What is Curcumin?
Curcumin is the main active ingredient in Turmeric. Turmeric is native to Southeast Asia, but is popular all over the world. Perhaps the most popular in India, where it is one of the main spices in curry powders. Turmeric’s flavor is warm and bitter, and it has a striking yellow color. Over the past few decades, there has been increased interest and research into turmeric’s reputation for healing. Curcumin is the main focus of the research, as it’s the source of many of turmeric’s health properties.
Curcumin is a discreet bioactive compound and is what gives turmeric its bright colour. The first isolation by scientists was around the turn of the 20th century, and its antibacterial properties were first demonstrated in 1949. Subsequent research showed curcumin to have anti-inflammatory, anti-oxidant, and several other beneficial properties.
Benefits of Curcumin
As mentioned there are several beneficial properties of curcumin, but probably the one it is most well known for is its anti-inflammatory properties. Some studies point towards curcumin being among the most effective anti-inflammatory compounds, even when compared to certain anti-inflammatory drugs used for joint pain. This is due in large part to its anti-inflammatory properties. Inflammation can manifest as redness, swelling, and warmth in the affected joints, resulting in joint pain, and joint stiffness. Several studies have shown curcumin to be effective for reducing these inflammation symptoms that can contribute to joint issues. Additional studies show some benefits for balancing insulin, regulating cholesterol and potentially reducing obesity.
How to Use Turmeric
Since turmeric is a root powder, turmeric and by extension curcumin, is not easily absorbed on its own. In order to improve the absorption of turmeric, healthy fats and black pepper are often combined with it. This is why you will see in many dishes, such as curry, that coconut milk and black pepper are added. Another recipe that has been gaining popularity is turmeric tea, or golden milk. The tea is prepared often with coconut milk or other forms of milk, and sometimes black pepper is also included in order to improve absorption.
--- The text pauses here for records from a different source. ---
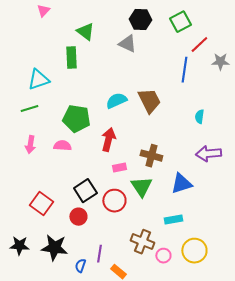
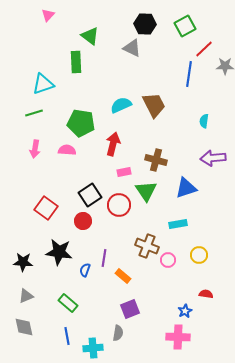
black star: (19, 246) -> (23, 262), moved
yellow circle: (194, 251) -> (199, 255), size x0.7

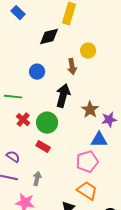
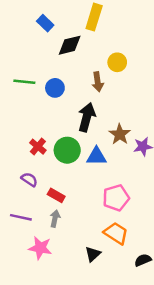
blue rectangle: (18, 13) -> (45, 23), moved
green line: (13, 97) -> (24, 82), moved
blue triangle: (99, 140) -> (96, 156), moved
red rectangle: (43, 147) -> (56, 195), moved
purple semicircle: (13, 157) -> (29, 179), moved

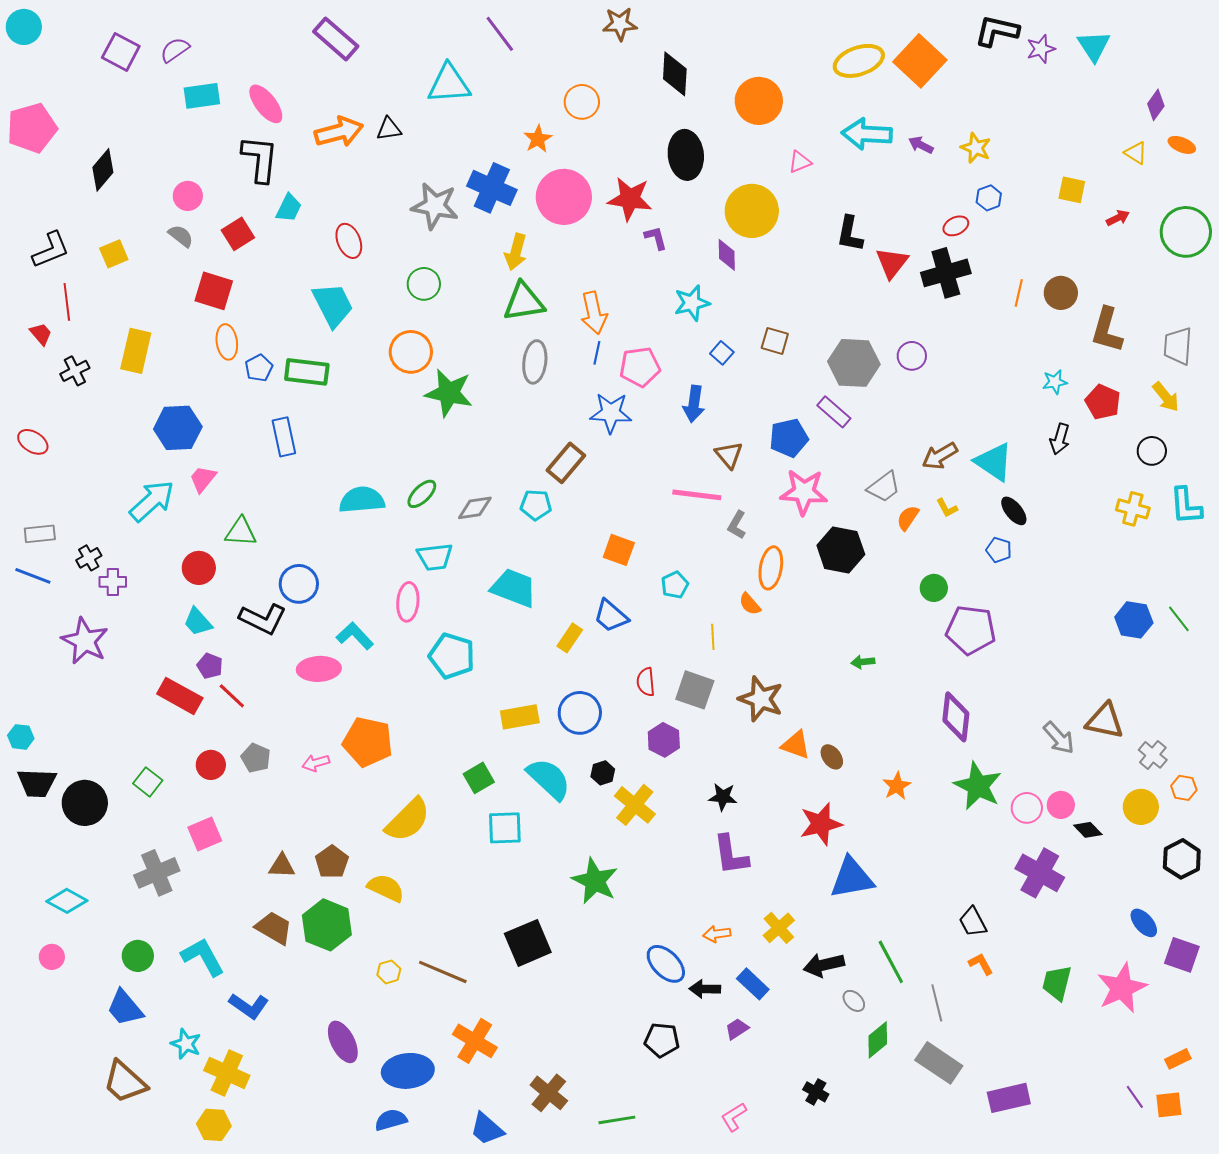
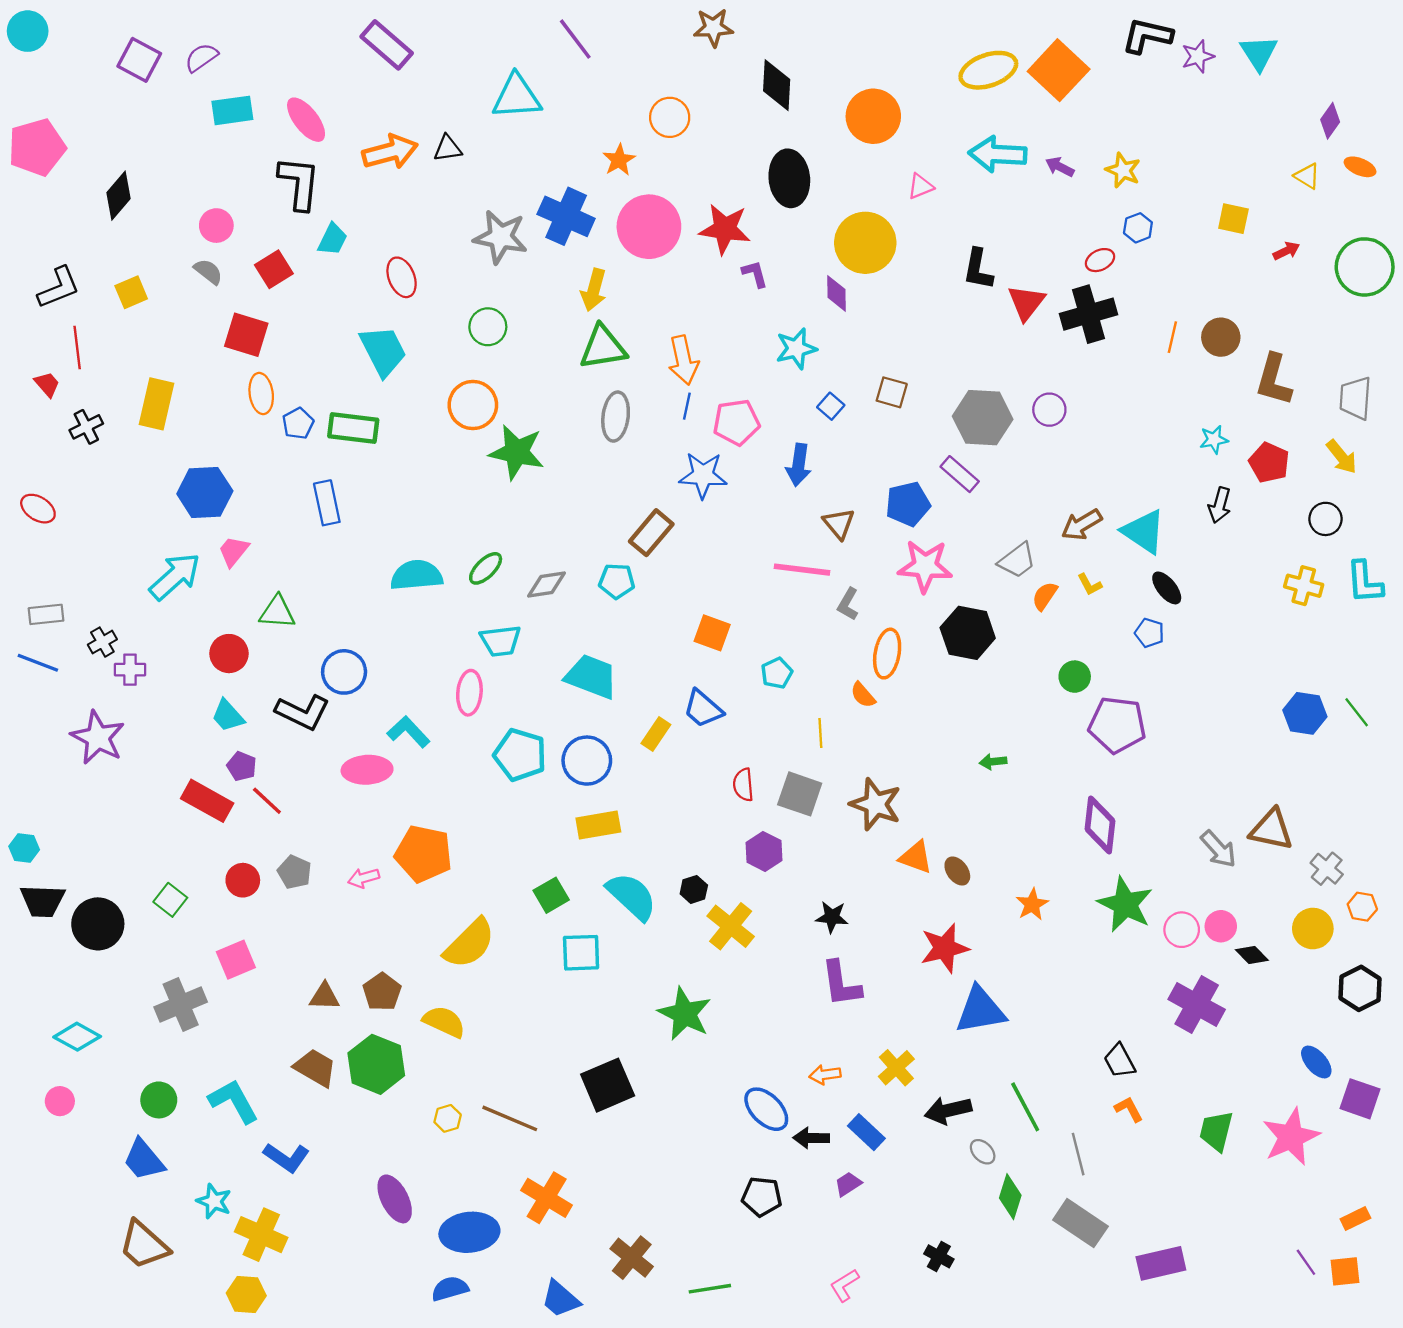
blue circle: (580, 713) -> (587, 761), moved
green diamond: (878, 1040) -> (1010, 1197), turned -33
For some people it is easier to use a supplement. Many supplements will combine black pepper, or piperine, with the turmeric. This is done to aid in making the turmeric more bioavailable, or easier to absorb.
Who Should Use Curcumin?
There are very few side effects or health risks known to be associated with curcumin. However, in a study that involved participants ingesting extremely high doses of curcumin, some reported diarrhea, headache, nausea, and yellow stool. The Allowable Daily Intake (ADI) value of curcumin has been determined by the European Food Safety Authority to be 0-3 mg per kilogram of body weight, or roughly 0-1.4 mg per pound. When attempting to take higher doses of turmeric, using a supplement can be beneficial.
There are also medications that may not combine well with turmeric, particularly blood thinners or anti-platelet medication. Additional considerations may include: gallstones, bile duct obstruction, stomach ulcers or excess stomach acid. If any of these apply, then it would be best to consult with you healthcare practitioner.